WHAT IS NEEDED:
Where does the word "Products" appear in the data? Copy every line that holds it.

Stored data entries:

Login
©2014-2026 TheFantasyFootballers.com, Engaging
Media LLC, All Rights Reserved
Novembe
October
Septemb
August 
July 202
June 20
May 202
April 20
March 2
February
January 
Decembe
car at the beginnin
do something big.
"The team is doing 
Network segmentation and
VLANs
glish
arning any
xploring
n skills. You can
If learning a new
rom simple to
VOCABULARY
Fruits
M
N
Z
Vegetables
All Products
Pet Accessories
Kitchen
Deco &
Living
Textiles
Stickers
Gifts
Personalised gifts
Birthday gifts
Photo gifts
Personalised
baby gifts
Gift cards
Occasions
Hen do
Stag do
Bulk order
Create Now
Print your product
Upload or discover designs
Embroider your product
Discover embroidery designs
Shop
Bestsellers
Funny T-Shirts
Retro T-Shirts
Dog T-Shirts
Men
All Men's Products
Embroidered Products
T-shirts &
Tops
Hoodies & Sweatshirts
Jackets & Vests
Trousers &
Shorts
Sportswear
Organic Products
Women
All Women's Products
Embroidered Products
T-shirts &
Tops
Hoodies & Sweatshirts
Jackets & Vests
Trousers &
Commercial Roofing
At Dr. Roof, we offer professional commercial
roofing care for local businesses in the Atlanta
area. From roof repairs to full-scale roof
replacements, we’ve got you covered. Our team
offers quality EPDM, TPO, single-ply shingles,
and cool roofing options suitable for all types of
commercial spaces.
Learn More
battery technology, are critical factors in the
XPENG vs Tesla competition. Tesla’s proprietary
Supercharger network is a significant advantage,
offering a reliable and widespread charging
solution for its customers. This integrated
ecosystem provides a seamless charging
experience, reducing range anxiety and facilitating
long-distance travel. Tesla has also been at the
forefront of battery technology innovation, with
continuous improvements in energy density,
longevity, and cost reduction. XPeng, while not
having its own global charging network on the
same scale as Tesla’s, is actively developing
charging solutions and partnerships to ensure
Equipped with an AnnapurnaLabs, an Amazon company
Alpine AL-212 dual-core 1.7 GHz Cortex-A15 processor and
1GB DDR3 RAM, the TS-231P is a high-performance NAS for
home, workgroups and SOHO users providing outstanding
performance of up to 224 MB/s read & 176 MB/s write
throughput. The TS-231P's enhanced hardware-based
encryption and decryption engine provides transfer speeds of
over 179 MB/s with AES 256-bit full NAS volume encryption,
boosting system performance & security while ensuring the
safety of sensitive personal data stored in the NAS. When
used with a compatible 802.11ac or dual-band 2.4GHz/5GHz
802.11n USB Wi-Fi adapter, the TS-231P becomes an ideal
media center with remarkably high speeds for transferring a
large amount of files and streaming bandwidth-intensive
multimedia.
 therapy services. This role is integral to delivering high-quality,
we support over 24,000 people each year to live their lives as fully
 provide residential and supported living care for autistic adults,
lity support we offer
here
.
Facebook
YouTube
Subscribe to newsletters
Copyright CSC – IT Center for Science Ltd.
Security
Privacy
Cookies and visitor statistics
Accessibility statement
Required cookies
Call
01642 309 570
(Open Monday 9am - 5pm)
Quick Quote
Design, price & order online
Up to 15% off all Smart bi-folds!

RESPONSE TO THE TASK:
All Products
All Men's Products
Embroidered Products
Organic Products
All Women's Products
Embroidered Products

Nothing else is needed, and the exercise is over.